For caregivers who cannot afford to hire, the options are narrower but exist. Adult Protective Services in many U.S. counties has resources for low-income caregivers, including subsidized respite care and in-home support. Religious organizations, in many communities, have volunteer programs that pair the elderly with non-family helpers. Other family members, even estranged ones, can sometimes be approached for specific tasks without requiring the full restoration of the family relationship.
The third is the explicit refusal to engage with the parent's deathbed disclosures. Many abusive parents, in late life, experience a psychological need to produce some version of apology or reflection. The need is real for the parent. The fulfillment of the need, however, frequently requires the adult child to be the audience for the parent's self-examination. The role is asking a lot. The role asks the adult child to absorb, in late life, the parent's belated processing of harm that the adult child has had to process alone for decades.

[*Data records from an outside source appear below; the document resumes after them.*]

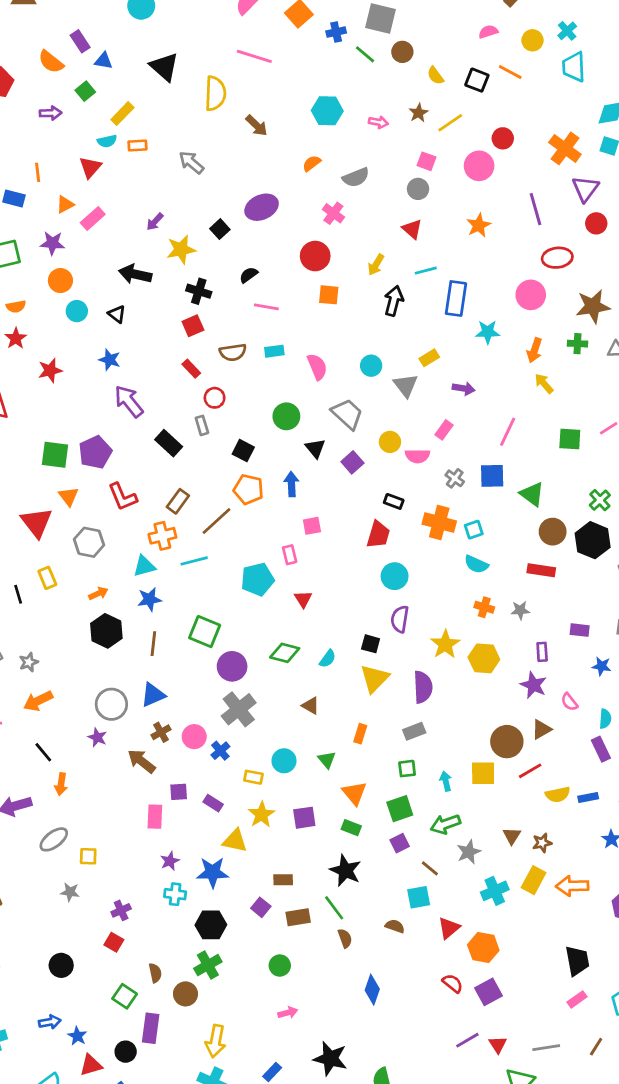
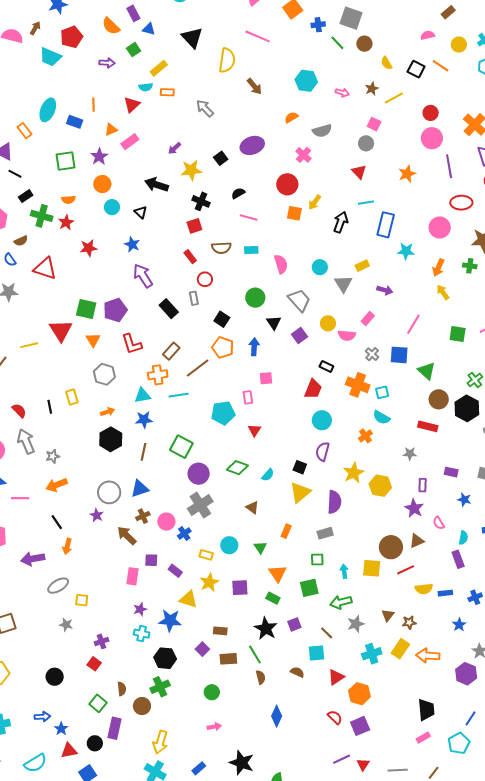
pink circle: (479, 166) -> (432, 138), moved
purple star: (52, 243) -> (99, 157), turned 30
yellow arrow: (376, 265) -> (315, 202), moved
red triangle: (37, 522) -> (61, 330), moved
orange cross: (484, 607) -> (365, 436), moved, turned 32
purple square: (400, 843) -> (294, 624), moved

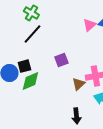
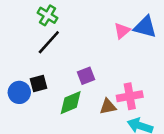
green diamond: (30, 81) -> (71, 103), moved
brown triangle: (78, 84) -> (108, 107), turned 32

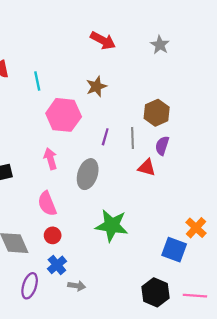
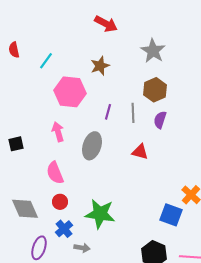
gray star: (160, 45) -> (153, 51), moved, size x1.4
cyan line: (37, 81) -> (46, 61), turned 48
red triangle: (147, 168) -> (140, 152), moved
green star: (112, 226) -> (100, 214), moved

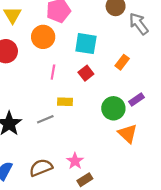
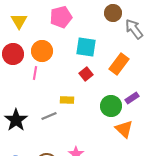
orange circle: (43, 37) -> (42, 51), moved
orange rectangle: (122, 62) -> (119, 64), size x1.5
pink line: (53, 72) -> (35, 73), moved

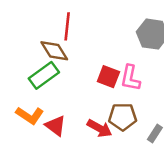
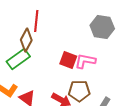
brown diamond: (54, 51) -> (26, 40), turned 60
pink L-shape: (130, 78) -> (85, 61), turned 90

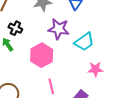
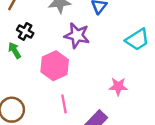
cyan trapezoid: (84, 42) -> (137, 40), moved

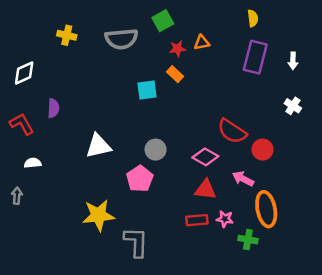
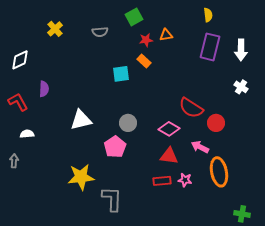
yellow cross: (67, 35) -> (55, 29), turned 35
gray semicircle: (121, 39) -> (100, 32), size x0.6
white arrow: (293, 61) -> (241, 50), size x1.5
green cross: (248, 240) -> (242, 214), moved

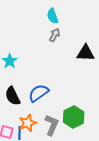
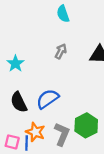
gray arrow: (55, 35) -> (61, 51), moved
orange star: (28, 123) -> (35, 132), turned -30

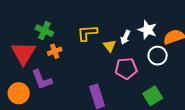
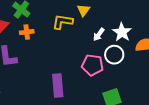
yellow triangle: (109, 46) -> (83, 10), moved
white circle: (158, 56) -> (114, 55), moved

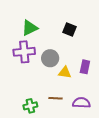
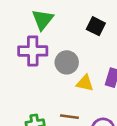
green triangle: (30, 28) -> (43, 20), turned -30

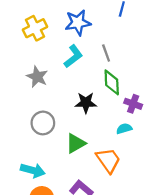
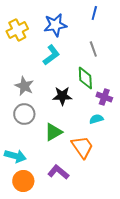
gray line: (106, 53) -> (93, 49), moved
gray star: (37, 77) -> (24, 86), moved

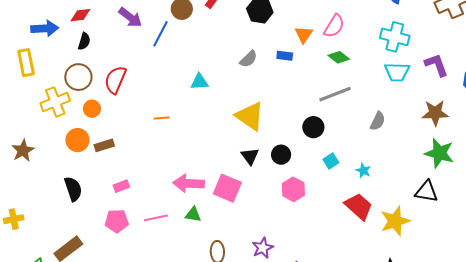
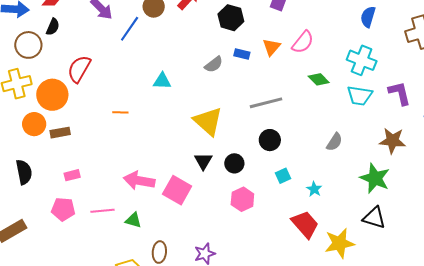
blue rectangle: (285, 56) -> (242, 54), moved
green diamond: (339, 57) -> (319, 79), moved
brown circle: (78, 77) -> (28, 45), moved
gray line: (335, 94) -> (266, 103), moved
orange circle: (92, 109) -> (52, 95), size x1.8
green star: (439, 153) -> (375, 178), moved
green triangle: (193, 215) -> (133, 220), moved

The role is optional. The role is not a duty. The adult child can decline. 'I am not the right audience for this. You might want to speak with a chaplain or a counselor.' The sentence is allowed. The sentence does not foreclose caregiving. The sentence preserves the caregiver's capacity to perform the parts of caregiving they have decided to perform.
Some parents, denied the deathbed audience with the adult child, find other audiences. This is fine. The parent's psychological need can be met by other people. The adult child does not have to be the only available audience.
The fourth, and perhaps the hardest, is the long acceptance that the caregiving will not, in most cases, transform the relationship. The parent will not, in most cases, have the deathbed epiphany that the popular imagination describes. The parent will, more often, die as they lived: with the same personality structure, the same defenses, the same limitations. The caregiving was not, despite the cultural narrative, going to produce the reconciliation. The caregiving was going to produce the caregiving, which is its own work, which has its own meaning, which is not primarily about the relationship.
Doing this kind of caregiving well is possible. It is not, however, the same job as caregiving for a parent who was kind. It is a more demanding job, performed under more difficult conditions, with fewer internal resources available. The double load deserves recognition. The recognition, in most cases, the caregiver has to give themselves, because the social world around them is uncomfortable with the complexity and would rather the caregiver perform a simpler version of the story. Refuse the simpler version. Give yourself the honest one. Do the caregiving that is possible. Decline the caregiving that is not. Both are allowed.